## Exercise
Every word of the listing must be returned. Retype it exactly.

## Data to process
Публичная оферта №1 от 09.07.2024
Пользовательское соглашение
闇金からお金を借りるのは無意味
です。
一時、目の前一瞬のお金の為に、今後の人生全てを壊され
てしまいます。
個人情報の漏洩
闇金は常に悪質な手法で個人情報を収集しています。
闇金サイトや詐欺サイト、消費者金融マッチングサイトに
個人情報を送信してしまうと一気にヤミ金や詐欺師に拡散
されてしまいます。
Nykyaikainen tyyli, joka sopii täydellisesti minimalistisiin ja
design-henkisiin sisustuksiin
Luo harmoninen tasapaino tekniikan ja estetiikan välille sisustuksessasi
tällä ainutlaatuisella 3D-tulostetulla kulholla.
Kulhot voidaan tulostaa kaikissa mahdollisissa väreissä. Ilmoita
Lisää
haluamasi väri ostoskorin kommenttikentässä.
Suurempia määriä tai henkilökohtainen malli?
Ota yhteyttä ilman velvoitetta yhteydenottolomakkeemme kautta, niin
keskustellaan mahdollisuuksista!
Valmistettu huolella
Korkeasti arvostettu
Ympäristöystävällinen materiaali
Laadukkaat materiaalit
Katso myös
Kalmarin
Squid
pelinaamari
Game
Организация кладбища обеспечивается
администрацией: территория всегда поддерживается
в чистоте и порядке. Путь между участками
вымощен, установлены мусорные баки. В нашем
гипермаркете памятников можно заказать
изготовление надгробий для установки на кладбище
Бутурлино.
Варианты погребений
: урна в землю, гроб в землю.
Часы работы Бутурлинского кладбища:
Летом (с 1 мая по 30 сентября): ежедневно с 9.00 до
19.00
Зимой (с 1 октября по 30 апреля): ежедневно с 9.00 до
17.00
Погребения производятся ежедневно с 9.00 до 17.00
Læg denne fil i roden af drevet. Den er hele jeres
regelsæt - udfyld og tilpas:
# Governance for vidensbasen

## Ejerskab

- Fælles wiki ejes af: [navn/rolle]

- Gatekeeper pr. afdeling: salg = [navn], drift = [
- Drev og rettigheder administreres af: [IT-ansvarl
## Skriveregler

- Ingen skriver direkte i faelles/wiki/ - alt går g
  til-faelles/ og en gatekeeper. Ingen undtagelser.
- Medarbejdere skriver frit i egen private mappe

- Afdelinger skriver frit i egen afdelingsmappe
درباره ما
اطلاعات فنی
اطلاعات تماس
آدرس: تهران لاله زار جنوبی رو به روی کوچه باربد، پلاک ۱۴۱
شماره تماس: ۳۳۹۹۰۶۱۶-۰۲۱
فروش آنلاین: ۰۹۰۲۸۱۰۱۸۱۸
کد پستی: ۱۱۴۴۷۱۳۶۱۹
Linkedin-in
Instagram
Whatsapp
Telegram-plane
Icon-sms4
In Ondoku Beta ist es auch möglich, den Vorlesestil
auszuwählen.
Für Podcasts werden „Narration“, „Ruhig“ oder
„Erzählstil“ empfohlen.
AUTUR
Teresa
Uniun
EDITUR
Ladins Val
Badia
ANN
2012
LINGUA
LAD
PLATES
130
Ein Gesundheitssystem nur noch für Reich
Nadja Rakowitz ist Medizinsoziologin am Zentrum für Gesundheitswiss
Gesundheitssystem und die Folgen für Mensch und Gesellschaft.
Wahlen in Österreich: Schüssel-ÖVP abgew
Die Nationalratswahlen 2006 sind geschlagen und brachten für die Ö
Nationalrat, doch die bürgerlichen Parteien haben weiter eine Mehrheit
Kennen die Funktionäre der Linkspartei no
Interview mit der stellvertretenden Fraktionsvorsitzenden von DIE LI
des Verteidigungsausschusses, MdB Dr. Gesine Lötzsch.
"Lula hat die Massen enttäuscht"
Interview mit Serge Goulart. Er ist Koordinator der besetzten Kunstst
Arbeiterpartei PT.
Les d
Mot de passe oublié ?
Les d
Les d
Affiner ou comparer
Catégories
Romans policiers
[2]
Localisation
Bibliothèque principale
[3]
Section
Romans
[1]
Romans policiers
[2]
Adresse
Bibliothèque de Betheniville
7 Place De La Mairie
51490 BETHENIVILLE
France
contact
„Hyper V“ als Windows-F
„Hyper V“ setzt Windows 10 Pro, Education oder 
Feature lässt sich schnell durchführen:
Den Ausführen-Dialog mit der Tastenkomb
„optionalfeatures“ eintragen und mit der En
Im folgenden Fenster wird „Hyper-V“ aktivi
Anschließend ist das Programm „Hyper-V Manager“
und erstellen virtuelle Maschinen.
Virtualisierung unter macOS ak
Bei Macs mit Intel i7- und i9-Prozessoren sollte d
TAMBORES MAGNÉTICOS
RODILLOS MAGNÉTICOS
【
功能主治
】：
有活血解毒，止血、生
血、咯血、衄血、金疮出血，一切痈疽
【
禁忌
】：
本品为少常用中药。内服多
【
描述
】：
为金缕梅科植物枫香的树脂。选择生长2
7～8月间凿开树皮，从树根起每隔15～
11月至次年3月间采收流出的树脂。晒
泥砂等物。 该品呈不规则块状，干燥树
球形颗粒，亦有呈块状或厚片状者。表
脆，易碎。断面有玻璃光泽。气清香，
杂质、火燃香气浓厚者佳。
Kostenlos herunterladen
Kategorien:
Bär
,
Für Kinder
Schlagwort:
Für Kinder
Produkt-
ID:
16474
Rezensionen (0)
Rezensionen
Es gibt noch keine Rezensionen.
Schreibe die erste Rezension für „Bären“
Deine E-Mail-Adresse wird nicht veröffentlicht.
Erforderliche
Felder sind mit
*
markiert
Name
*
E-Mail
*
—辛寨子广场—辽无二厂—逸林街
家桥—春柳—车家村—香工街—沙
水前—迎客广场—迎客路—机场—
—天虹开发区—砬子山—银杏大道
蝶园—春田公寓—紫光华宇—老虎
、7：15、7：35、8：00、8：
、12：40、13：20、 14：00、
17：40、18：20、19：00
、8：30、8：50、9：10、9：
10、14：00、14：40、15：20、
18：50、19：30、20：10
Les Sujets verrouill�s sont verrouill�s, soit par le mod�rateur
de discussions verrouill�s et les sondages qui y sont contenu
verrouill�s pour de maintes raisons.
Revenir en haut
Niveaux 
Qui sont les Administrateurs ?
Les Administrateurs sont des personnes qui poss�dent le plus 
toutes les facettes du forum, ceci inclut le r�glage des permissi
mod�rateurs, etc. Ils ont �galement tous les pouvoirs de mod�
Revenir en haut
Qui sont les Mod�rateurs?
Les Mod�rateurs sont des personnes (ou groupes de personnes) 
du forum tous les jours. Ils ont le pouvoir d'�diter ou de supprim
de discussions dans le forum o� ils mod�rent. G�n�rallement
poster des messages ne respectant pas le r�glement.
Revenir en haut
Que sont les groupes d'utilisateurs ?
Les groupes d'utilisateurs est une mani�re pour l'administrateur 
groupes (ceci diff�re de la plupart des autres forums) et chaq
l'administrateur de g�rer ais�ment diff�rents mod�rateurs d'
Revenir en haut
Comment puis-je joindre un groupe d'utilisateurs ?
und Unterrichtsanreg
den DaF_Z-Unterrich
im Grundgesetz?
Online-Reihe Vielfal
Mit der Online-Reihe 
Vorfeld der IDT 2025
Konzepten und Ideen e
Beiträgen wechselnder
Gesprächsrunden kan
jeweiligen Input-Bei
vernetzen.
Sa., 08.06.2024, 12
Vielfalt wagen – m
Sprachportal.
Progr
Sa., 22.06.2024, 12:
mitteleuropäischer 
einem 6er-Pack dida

## Answer to this problem
Публичная оферта №1 от 09.07.2024
Пользовательское соглашение
闇金からお金を借りるのは無意味
です。
一時、目の前一瞬のお金の為に、今後の人生全てを壊され
てしまいます。
個人情報の漏洩
闇金は常に悪質な手法で個人情報を収集しています。
闇金サイトや詐欺サイト、消費者金融マッチングサイトに
個人情報を送信してしまうと一気にヤミ金や詐欺師に拡散
されてしまいます。
Nykyaikainen tyyli, joka sopii täydellisesti minimalistisiin ja
design-henkisiin sisustuksiin
Luo harmoninen tasapaino tekniikan ja estetiikan välille sisustuksessasi
tällä ainutlaatuisella 3D-tulostetulla kulholla.
Kulhot voidaan tulostaa kaikissa mahdollisissa väreissä. Ilmoita
Lisää
haluamasi väri ostoskorin kommenttikentässä.
Suurempia määriä tai henkilökohtainen malli?
Ota yhteyttä ilman velvoitetta yhteydenottolomakkeemme kautta, niin
keskustellaan mahdollisuuksista!
Valmistettu huolella
Korkeasti arvostettu
Ympäristöystävällinen materiaali
Laadukkaat materiaalit
Katso myös
Kalmarin
Squid
pelinaamari
Game
Организация кладбища обеспечивается
администрацией: территория всегда поддерживается
в чистоте и порядке. Путь между участками
вымощен, установлены мусорные баки. В нашем
гипермаркете памятников можно заказать
изготовление надгробий для установки на кладбище
Бутурлино.
Варианты погребений
: урна в землю, гроб в землю.
Часы работы Бутурлинского кладбища:
Летом (с 1 мая по 30 сентября): ежедневно с 9.00 до
19.00
Зимой (с 1 октября по 30 апреля): ежедневно с 9.00 до
17.00
Погребения производятся ежедневно с 9.00 до 17.00
Læg denne fil i roden af drevet. Den er hele jeres
regelsæt - udfyld og tilpas:
# Governance for vidensbasen

## Ejerskab

- Fælles wiki ejes af: [navn/rolle]

- Gatekeeper pr. afdeling: salg = [navn], drift = [
- Drev og rettigheder administreres af: [IT-ansvarl
## Skriveregler

- Ingen skriver direkte i faelles/wiki/ - alt går g
  til-faelles/ og en gatekeeper. Ingen undtagelser.
- Medarbejdere skriver frit i egen private mappe

- Afdelinger skriver frit i egen afdelingsmappe
درباره ما
اطلاعات فنی
اطلاعات تماس
آدرس: تهران لاله زار جنوبی رو به روی کوچه باربد، پلاک ۱۴۱
شماره تماس: ۳۳۹۹۰۶۱۶-۰۲۱
فروش آنلاین: ۰۹۰۲۸۱۰۱۸۱۸
کد پستی: ۱۱۴۴۷۱۳۶۱۹
Linkedin-in
Instagram
Whatsapp
Telegram-plane
Icon-sms4
In Ondoku Beta ist es auch möglich, den Vorlesestil
auszuwählen.
Für Podcasts werden „Narration“, „Ruhig“ oder
„Erzählstil“ empfohlen.
AUTUR
Teresa
Uniun
EDITUR
Ladins Val
Badia
ANN
2012
LINGUA
LAD
PLATES
130
Ein Gesundheitssystem nur noch für Reich
Nadja Rakowitz ist Medizinsoziologin am Zentrum für Gesundheitswiss
Gesundheitssystem und die Folgen für Mensch und Gesellschaft.
Wahlen in Österreich: Schüssel-ÖVP abgew
Die Nationalratswahlen 2006 sind geschlagen und brachten für die Ö
Nationalrat, doch die bürgerlichen Parteien haben weiter eine Mehrheit
Kennen die Funktionäre der Linkspartei no
Interview mit der stellvertretenden Fraktionsvorsitzenden von DIE LI
des Verteidigungsausschusses, MdB Dr. Gesine Lötzsch.
"Lula hat die Massen enttäuscht"
Interview mit Serge Goulart. Er ist Koordinator der besetzten Kunstst
Arbeiterpartei PT.
Les d
Mot de passe oublié ?
Les d
Les d
Affiner ou comparer
Catégories
Romans policiers
[2]
Localisation
Bibliothèque principale
[3]
Section
Romans
[1]
Romans policiers
[2]
Adresse
Bibliothèque de Betheniville
7 Place De La Mairie
51490 BETHENIVILLE
France
contact
„Hyper V“ als Windows-F
„Hyper V“ setzt Windows 10 Pro, Education oder 
Feature lässt sich schnell durchführen:
Den Ausführen-Dialog mit der Tastenkomb
„optionalfeatures“ eintragen und mit der En
Im folgenden Fenster wird „Hyper-V“ aktivi
Anschließend ist das Programm „Hyper-V Manager“
und erstellen virtuelle Maschinen.
Virtualisierung unter macOS ak
Bei Macs mit Intel i7- und i9-Prozessoren sollte d
TAMBORES MAGNÉTICOS
RODILLOS MAGNÉTICOS
【
功能主治
】：
有活血解毒，止血、生
血、咯血、衄血、金疮出血，一切痈疽
【
禁忌
】：
本品为少常用中药。内服多
【
描述
】：
为金缕梅科植物枫香的树脂。选择生长2
7～8月间凿开树皮，从树根起每隔15～
11月至次年3月间采收流出的树脂。晒
泥砂等物。 该品呈不规则块状，干燥树
球形颗粒，亦有呈块状或厚片状者。表
脆，易碎。断面有玻璃光泽。气清香，
杂质、火燃香气浓厚者佳。
Kostenlos herunterladen
Kategorien:
Bär
,
Für Kinder
Schlagwort:
Für Kinder
Produkt-
ID:
16474
Rezensionen (0)
Rezensionen
Es gibt noch keine Rezensionen.
Schreibe die erste Rezension für „Bären“
Deine E-Mail-Adresse wird nicht veröffentlicht.
Erforderliche
Felder sind mit
*
markiert
Name
*
E-Mail
*
—辛寨子广场—辽无二厂—逸林街
家桥—春柳—车家村—香工街—沙
水前—迎客广场—迎客路—机场—
—天虹开发区—砬子山—银杏大道
蝶园—春田公寓—紫光华宇—老虎
、7：15、7：35、8：00、8：
、12：40、13：20、 14：00、
17：40、18：20、19：00
、8：30、8：50、9：10、9：
10、14：00、14：40、15：20、
18：50、19：30、20：10
Les Sujets verrouill�s sont verrouill�s, soit par le mod�rateur
de discussions verrouill�s et les sondages qui y sont contenu
verrouill�s pour de maintes raisons.
Revenir en haut
Niveaux 
Qui sont les Administrateurs ?
Les Administrateurs sont des personnes qui poss�dent le plus 
toutes les facettes du forum, ceci inclut le r�glage des permissi
mod�rateurs, etc. Ils ont �galement tous les pouvoirs de mod�
Revenir en haut
Qui sont les Mod�rateurs?
Les Mod�rateurs sont des personnes (ou groupes de personnes) 
du forum tous les jours. Ils ont le pouvoir d'�diter ou de supprim
de discussions dans le forum o� ils mod�rent. G�n�rallement
poster des messages ne respectant pas le r�glement.
Revenir en haut
Que sont les groupes d'utilisateurs ?
Les groupes d'utilisateurs est une mani�re pour l'administrateur 
groupes (ceci diff�re de la plupart des autres forums) et chaq
l'administrateur de g�rer ais�ment diff�rents mod�rateurs d'
Revenir en haut
Comment puis-je joindre un groupe d'utilisateurs ?
und Unterrichtsanreg
den DaF_Z-Unterrich
im Grundgesetz?
Online-Reihe Vielfal
Mit der Online-Reihe 
Vorfeld der IDT 2025
Konzepten und Ideen e
Beiträgen wechselnder
Gesprächsrunden kan
jeweiligen Input-Bei
vernetzen.
Sa., 08.06.2024, 12
Vielfalt wagen – m
Sprachportal.
Progr
Sa., 22.06.2024, 12:
mitteleuropäischer 
einem 6er-Pack dida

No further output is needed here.